Taken from Sustainablewater.com


Photo Courtesy of NOAA

The third National Climate Assessment (NCA),released in early May of this year by the U.S. Global Change Research Program, is a federally-mandated report, which summarizes the current and future impacts of climate change in the U.S.

The report, produced by more than 300 experts along with a 60-member Federal Advisory Committee and reviewed by multiple federal agencies and the National Academy of Sciences, concludes that “our nation, like the rest of the world, is warming.” It then goes on to analyze the impacts of climate change on seven specific areas: human health, water, energy, transportation, agriculture, forests, and ecosystems.

Particularly worrisome are the findings relating to water. The number of extreme rainfall events is expected to rise in certain areas, such as the Northeast, while the Southwest will get significantly drier. Beyond the events our nation is currently experiencing, the report predicts additional flooding, drought, loss of snowpack and heavy precipitation, just to name a few of the factors likely to affect water supply and quality. According to the report, “Water quality is diminishing in many areas, particularly due to increasing sediment and contaminant concentrations after heavy downpours.”

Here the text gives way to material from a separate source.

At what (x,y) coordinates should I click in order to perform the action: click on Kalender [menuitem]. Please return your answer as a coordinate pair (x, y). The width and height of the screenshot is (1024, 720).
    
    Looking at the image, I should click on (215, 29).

This is expected to result in “multiple system failures during extreme events,” as well as drastic changes to sectors which are highly dependent on water, such as energy, transportation and agriculture. The interdependence of energy, water, and agriculture is highlighted, as well as the direct link between farmers and urban dwellers.

On a positive note, according to presidential advisors John Holdren and John Podesta, the report provides “actionable science,” in the shape of measures that can be taken to effect positive change. Unsurprisingly, reusing wastewater is one of the report’s suggested options to help alleviate the stress on our water supply. Recycling water on-site provides a redundant water supply, thus mitigating against the risks associated with water quality and availability issues, both today and in the coming decades. In a nation faced with such an extreme weather future, it is essential that every municipality, business, institution and organization play its part to ensure a water future for our nation that is resilient and sustainable.